J3.5 Understanding the role of local scale climate drivers over Africa using the GA3-based regional climate model

Wednesday, 9 January 2013: 11:30 AM
Room 10B (Austin Convention Center)
Wilfran Moufouma-Okia, Met Office, Exeter, United Kingdom; and R. Jones and J. Rodriguez

Climate variability has huge impacts on food security, water availability, human health and social and economic infrastructures, particularly in Africa where vulnerability to hazardous weather and the natural vagaries of the climate is already high. With the IPCC AR4 concluding that climate change is now virtually inevitable, clear research efforts are needed to better understand the driving processes of climate variability and change over Africa, and to improve their representation in the current generation of climate models. In this regard, we have developed the GA3-based regional climate model (RCM), a merged forecast and climate dynamical downscaling system derived from the latest configuration of the Met Office Unified Model (MetUM), in order to further examine the local and regional scales components of climate drivers. The present study investigates first the ability of the GA3-based RCM to reproduce the key features of the mean climate and variability over Africa using the CORDEX framework, a novel framework for evaluating and improving regional climate downscaling techniques.
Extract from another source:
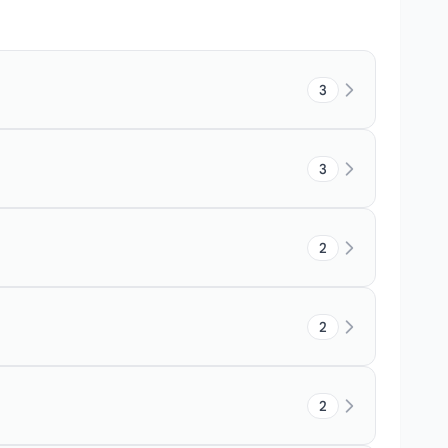
3
3
2
2
2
The GA3-based RCM is run continuously through 20-yr (1989-2008) integration, over a domain covering the entire African continent, with a horizontal grid-spacing of ~50km and 63 vertical levels, and using large-scale atmospheric conditions from ERA-Interim reanalysis dataset to drive the edges of the model domain. Our analysis focuses on intraseasonal and seasonal timescales, and uses a wide range of gridded observational datasets and metrics to assess the model performance. Secondly, we explore the effect of horizontal resolution on the model ability to simulate the characteristic of rainfall and the regional water cycle through series of repeated 20-yr integrations which are performed at 210km, 135km, 90km, 25km, and 12km horizontal resolution. We also investigate the effect of mineral dust, biomass burning, aerosols, convective, and land-surface-exchange processes trough sensitivity experiments with targeted changes in the physical parameterizations. Results indicate significant agreements between the GA3-based RCM and the observational datasets across Africa, despite the uncertainty in the observations. The RCM also shows improvement in comparison to the PRECIS model, that is the current Met Office dynamical downscaling system.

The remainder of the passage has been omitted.